Do the debrief in a separate session — not the one that just ran the workflow. Export the conversation and paste it into a new session or locally in Claude Code. The agent evaluates more honestly with a fresh context rather than defending decisions it just made.

Most improvements come from refining CLAUDE.md, not writing more tooling:

  • Add handling for edge cases the agent encountered.
  • Clarify criteria that were ambiguous.
  • Remove instructions the agent consistently ignored — they may contradict something else.
  • Add examples of expected output when the format wasn’t right.

  • Start simple. Begin with ambient.json and CLAUDE.md.
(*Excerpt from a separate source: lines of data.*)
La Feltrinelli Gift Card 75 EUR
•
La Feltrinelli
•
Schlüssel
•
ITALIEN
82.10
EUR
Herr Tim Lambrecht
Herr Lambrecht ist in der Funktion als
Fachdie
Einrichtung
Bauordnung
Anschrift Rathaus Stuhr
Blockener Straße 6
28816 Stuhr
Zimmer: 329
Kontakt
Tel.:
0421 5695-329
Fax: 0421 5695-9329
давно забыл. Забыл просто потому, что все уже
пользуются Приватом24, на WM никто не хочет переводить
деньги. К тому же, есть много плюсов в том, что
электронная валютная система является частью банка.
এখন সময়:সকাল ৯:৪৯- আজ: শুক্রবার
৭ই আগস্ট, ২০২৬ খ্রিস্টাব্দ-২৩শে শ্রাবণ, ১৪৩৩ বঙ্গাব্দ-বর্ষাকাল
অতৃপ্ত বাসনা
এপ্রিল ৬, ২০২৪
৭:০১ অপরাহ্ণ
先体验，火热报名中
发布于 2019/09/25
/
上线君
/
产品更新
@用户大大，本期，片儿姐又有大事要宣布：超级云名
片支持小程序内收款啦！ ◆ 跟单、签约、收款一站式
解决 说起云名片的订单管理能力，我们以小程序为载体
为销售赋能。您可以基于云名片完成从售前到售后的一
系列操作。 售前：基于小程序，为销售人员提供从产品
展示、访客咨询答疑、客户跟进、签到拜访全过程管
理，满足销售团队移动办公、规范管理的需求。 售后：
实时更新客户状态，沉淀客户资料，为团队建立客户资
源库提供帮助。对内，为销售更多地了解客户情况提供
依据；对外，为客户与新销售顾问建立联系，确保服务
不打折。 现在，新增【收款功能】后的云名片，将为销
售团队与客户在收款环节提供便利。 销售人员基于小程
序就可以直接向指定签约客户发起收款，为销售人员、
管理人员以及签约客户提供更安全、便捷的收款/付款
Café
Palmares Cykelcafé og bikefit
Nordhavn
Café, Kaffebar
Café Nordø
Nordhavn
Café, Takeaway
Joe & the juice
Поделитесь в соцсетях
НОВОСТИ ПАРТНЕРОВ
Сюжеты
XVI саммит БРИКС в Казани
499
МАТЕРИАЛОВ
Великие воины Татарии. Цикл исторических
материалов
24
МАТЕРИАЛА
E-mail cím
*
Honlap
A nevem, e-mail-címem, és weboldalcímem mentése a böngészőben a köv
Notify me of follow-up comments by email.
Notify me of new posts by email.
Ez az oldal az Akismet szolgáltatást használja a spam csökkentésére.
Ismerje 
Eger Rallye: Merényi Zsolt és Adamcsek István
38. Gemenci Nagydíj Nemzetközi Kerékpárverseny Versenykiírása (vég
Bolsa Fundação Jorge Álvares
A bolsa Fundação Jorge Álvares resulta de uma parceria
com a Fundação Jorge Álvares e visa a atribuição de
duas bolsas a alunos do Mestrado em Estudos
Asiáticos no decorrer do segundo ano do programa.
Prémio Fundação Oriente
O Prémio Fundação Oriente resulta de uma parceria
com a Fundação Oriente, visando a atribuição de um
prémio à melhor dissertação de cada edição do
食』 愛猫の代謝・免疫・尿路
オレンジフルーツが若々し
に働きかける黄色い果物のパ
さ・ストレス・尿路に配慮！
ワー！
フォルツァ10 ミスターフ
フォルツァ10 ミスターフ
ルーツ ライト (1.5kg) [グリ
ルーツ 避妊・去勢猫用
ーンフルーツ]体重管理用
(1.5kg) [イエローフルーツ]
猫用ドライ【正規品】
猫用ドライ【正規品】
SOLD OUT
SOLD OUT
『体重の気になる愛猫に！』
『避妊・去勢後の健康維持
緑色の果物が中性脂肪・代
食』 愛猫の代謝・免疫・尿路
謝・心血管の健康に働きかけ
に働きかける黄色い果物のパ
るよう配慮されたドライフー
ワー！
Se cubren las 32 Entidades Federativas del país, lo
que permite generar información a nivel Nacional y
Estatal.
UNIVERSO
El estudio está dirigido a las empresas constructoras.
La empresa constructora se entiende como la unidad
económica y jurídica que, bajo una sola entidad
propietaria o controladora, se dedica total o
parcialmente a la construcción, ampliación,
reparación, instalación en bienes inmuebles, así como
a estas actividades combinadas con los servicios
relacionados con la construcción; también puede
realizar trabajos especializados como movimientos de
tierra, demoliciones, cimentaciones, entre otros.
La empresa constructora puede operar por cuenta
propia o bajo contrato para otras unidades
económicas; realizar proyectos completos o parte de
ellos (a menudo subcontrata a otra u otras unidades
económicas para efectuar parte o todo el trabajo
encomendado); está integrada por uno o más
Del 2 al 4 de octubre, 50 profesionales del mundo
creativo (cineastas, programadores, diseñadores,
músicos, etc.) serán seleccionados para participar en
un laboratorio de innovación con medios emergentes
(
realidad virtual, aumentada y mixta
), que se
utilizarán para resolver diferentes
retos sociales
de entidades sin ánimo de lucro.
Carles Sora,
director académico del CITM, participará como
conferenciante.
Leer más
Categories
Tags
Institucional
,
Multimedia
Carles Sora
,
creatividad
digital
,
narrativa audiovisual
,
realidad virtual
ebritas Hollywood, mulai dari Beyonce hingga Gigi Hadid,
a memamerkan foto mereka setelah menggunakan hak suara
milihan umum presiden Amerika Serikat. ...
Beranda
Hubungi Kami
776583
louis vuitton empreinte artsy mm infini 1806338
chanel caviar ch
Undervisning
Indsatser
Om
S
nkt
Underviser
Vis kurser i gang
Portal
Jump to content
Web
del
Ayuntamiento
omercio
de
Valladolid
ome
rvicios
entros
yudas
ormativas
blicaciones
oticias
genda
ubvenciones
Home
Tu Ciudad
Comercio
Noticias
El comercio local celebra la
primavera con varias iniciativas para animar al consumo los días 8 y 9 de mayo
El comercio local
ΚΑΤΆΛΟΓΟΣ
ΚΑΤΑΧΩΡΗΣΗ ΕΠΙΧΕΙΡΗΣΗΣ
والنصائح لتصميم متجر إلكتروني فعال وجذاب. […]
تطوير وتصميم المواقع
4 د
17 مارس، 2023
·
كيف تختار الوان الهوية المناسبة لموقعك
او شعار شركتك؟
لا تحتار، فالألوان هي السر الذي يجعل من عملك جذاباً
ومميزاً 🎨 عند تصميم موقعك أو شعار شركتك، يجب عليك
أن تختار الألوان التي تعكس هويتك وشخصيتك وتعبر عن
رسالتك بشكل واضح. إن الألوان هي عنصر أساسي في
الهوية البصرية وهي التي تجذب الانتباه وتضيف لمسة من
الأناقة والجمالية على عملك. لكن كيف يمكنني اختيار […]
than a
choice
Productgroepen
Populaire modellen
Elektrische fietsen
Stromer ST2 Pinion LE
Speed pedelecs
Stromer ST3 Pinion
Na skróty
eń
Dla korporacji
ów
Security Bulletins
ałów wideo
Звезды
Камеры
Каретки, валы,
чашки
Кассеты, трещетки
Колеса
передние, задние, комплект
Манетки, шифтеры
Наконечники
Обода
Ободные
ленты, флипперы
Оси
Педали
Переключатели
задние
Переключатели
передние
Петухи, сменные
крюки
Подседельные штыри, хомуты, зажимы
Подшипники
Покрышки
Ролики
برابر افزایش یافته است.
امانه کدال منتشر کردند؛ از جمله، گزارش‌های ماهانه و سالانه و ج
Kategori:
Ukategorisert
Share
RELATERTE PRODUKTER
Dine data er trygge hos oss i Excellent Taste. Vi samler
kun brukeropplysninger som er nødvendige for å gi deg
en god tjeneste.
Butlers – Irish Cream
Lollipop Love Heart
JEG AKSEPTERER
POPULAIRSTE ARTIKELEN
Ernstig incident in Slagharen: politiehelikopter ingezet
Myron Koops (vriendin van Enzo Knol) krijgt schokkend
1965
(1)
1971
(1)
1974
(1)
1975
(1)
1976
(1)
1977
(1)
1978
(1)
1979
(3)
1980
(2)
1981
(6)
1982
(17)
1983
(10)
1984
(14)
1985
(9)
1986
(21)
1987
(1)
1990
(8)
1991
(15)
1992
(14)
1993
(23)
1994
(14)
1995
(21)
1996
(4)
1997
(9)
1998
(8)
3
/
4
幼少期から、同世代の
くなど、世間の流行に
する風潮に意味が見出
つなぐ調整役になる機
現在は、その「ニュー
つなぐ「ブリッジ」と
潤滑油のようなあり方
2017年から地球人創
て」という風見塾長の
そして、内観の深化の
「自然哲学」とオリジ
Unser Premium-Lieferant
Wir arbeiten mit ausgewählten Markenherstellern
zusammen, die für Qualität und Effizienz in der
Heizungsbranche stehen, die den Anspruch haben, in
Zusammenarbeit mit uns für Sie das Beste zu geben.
Add scripts, templates, and rubrics as the workflow matures.
  • Test end-to-end. Run through the entire workflow before sharing it.
  • Keep prompts focused. Clear and concise beats exhaustive.
  • Make rubric criteria measurable. “Code should be good” is vague. “All new functions have unit tests” is actionable.
  • See the Claude Code docs for commands, skills, CLAUDE.md, and settings.json.